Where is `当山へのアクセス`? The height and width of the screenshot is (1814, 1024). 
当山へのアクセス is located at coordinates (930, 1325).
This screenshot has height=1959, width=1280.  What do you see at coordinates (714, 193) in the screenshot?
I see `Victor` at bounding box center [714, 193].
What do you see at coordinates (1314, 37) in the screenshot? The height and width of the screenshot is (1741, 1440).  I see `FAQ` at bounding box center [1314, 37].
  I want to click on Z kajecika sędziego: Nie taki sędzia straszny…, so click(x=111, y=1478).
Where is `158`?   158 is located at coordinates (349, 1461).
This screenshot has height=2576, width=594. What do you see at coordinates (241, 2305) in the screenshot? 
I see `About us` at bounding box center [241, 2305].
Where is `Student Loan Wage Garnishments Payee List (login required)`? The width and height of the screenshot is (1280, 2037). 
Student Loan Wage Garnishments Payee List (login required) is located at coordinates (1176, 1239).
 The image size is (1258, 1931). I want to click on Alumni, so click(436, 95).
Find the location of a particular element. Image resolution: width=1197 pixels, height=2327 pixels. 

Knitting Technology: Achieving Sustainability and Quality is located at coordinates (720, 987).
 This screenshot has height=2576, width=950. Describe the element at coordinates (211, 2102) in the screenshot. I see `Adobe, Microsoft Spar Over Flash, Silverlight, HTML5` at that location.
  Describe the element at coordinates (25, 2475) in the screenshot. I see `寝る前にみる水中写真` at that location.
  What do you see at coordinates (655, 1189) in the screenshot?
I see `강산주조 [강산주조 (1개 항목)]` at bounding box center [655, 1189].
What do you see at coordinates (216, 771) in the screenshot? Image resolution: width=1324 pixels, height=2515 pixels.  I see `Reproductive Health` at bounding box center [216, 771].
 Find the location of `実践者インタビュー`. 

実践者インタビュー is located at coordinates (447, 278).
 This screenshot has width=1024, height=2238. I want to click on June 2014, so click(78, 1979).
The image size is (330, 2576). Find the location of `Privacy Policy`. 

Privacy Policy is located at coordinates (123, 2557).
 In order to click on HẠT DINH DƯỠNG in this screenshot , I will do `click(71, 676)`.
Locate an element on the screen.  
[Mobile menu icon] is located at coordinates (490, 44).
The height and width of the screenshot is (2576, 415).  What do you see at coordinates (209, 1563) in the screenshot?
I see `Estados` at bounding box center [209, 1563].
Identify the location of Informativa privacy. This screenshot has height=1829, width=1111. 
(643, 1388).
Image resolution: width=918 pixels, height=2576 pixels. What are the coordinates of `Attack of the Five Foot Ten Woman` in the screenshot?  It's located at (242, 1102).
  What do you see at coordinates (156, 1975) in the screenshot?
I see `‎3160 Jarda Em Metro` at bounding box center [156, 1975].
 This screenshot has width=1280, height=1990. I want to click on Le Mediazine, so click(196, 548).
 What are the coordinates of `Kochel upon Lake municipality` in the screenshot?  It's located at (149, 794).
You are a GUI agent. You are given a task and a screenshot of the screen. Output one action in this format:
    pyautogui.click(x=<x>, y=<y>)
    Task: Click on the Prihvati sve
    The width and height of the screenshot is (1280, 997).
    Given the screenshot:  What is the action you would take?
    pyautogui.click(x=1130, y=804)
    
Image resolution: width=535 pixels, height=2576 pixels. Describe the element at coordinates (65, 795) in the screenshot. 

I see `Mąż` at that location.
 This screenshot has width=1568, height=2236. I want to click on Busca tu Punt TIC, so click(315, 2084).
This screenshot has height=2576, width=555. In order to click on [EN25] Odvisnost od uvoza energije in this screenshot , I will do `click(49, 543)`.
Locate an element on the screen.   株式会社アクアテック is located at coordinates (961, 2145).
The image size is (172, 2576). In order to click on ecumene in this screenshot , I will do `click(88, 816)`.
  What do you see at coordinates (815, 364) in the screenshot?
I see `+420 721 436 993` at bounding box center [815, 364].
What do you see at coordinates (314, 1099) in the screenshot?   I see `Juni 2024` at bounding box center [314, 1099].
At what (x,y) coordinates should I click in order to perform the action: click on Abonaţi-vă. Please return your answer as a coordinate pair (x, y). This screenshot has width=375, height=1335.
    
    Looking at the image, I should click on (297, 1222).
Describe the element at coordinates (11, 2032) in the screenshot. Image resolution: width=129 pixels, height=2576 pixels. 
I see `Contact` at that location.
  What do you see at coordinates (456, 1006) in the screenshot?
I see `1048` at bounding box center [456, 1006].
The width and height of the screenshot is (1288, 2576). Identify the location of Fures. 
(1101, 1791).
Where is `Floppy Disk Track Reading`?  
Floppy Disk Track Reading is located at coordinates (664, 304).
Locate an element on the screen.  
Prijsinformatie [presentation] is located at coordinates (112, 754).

========================================

Would you please output every record again, exactly?

Where is `当山へのアクセス`? The height and width of the screenshot is (1814, 1024). 
当山へのアクセス is located at coordinates (930, 1325).
This screenshot has height=1959, width=1280.  What do you see at coordinates (714, 193) in the screenshot?
I see `Victor` at bounding box center [714, 193].
What do you see at coordinates (1314, 37) in the screenshot? The height and width of the screenshot is (1741, 1440).  I see `FAQ` at bounding box center [1314, 37].
  I want to click on Z kajecika sędziego: Nie taki sędzia straszny…, so click(x=111, y=1478).
Where is `158`?   158 is located at coordinates (349, 1461).
This screenshot has height=2576, width=594. What do you see at coordinates (241, 2305) in the screenshot? 
I see `About us` at bounding box center [241, 2305].
Where is `Student Loan Wage Garnishments Payee List (login required)`? The width and height of the screenshot is (1280, 2037). 
Student Loan Wage Garnishments Payee List (login required) is located at coordinates (1176, 1239).
 The image size is (1258, 1931). I want to click on Alumni, so click(436, 95).
Find the location of a particular element. Image resolution: width=1197 pixels, height=2327 pixels. 

Knitting Technology: Achieving Sustainability and Quality is located at coordinates (720, 987).
 This screenshot has height=2576, width=950. Describe the element at coordinates (211, 2102) in the screenshot. I see `Adobe, Microsoft Spar Over Flash, Silverlight, HTML5` at that location.
  Describe the element at coordinates (25, 2475) in the screenshot. I see `寝る前にみる水中写真` at that location.
  What do you see at coordinates (655, 1189) in the screenshot?
I see `강산주조 [강산주조 (1개 항목)]` at bounding box center [655, 1189].
What do you see at coordinates (216, 771) in the screenshot? Image resolution: width=1324 pixels, height=2515 pixels.  I see `Reproductive Health` at bounding box center [216, 771].
 Find the location of `実践者インタビュー`. 

実践者インタビュー is located at coordinates (447, 278).
 This screenshot has width=1024, height=2238. I want to click on June 2014, so click(78, 1979).
The image size is (330, 2576). Find the location of `Privacy Policy`. 

Privacy Policy is located at coordinates (123, 2557).
 In order to click on HẠT DINH DƯỠNG in this screenshot , I will do `click(71, 676)`.
Locate an element on the screen.  
[Mobile menu icon] is located at coordinates (490, 44).
The height and width of the screenshot is (2576, 415).  What do you see at coordinates (209, 1563) in the screenshot?
I see `Estados` at bounding box center [209, 1563].
Identify the location of Informativa privacy. This screenshot has height=1829, width=1111. 
(643, 1388).
Image resolution: width=918 pixels, height=2576 pixels. What are the coordinates of `Attack of the Five Foot Ten Woman` in the screenshot?  It's located at (242, 1102).
  What do you see at coordinates (156, 1975) in the screenshot?
I see `‎3160 Jarda Em Metro` at bounding box center [156, 1975].
 This screenshot has width=1280, height=1990. I want to click on Le Mediazine, so click(196, 548).
 What are the coordinates of `Kochel upon Lake municipality` in the screenshot?  It's located at (149, 794).
You are a GUI agent. You are given a task and a screenshot of the screen. Output one action in this format:
    pyautogui.click(x=<x>, y=<y>)
    Task: Click on the Prihvati sve
    The width and height of the screenshot is (1280, 997).
    Given the screenshot:  What is the action you would take?
    pyautogui.click(x=1130, y=804)
    
Image resolution: width=535 pixels, height=2576 pixels. Describe the element at coordinates (65, 795) in the screenshot. 

I see `Mąż` at that location.
 This screenshot has width=1568, height=2236. I want to click on Busca tu Punt TIC, so click(315, 2084).
This screenshot has height=2576, width=555. In order to click on [EN25] Odvisnost od uvoza energije in this screenshot , I will do `click(49, 543)`.
Locate an element on the screen.   株式会社アクアテック is located at coordinates (961, 2145).
The image size is (172, 2576). In order to click on ecumene in this screenshot , I will do `click(88, 816)`.
  What do you see at coordinates (815, 364) in the screenshot?
I see `+420 721 436 993` at bounding box center [815, 364].
What do you see at coordinates (314, 1099) in the screenshot?   I see `Juni 2024` at bounding box center [314, 1099].
At what (x,y) coordinates should I click in order to perform the action: click on Abonaţi-vă. Please return your answer as a coordinate pair (x, y). This screenshot has width=375, height=1335.
    
    Looking at the image, I should click on (297, 1222).
Describe the element at coordinates (11, 2032) in the screenshot. Image resolution: width=129 pixels, height=2576 pixels. 
I see `Contact` at that location.
  What do you see at coordinates (456, 1006) in the screenshot?
I see `1048` at bounding box center [456, 1006].
The width and height of the screenshot is (1288, 2576). Identify the location of Fures. 
(1101, 1791).
Where is `Floppy Disk Track Reading`?  
Floppy Disk Track Reading is located at coordinates (664, 304).
Locate an element on the screen.  
Prijsinformatie [presentation] is located at coordinates (112, 754).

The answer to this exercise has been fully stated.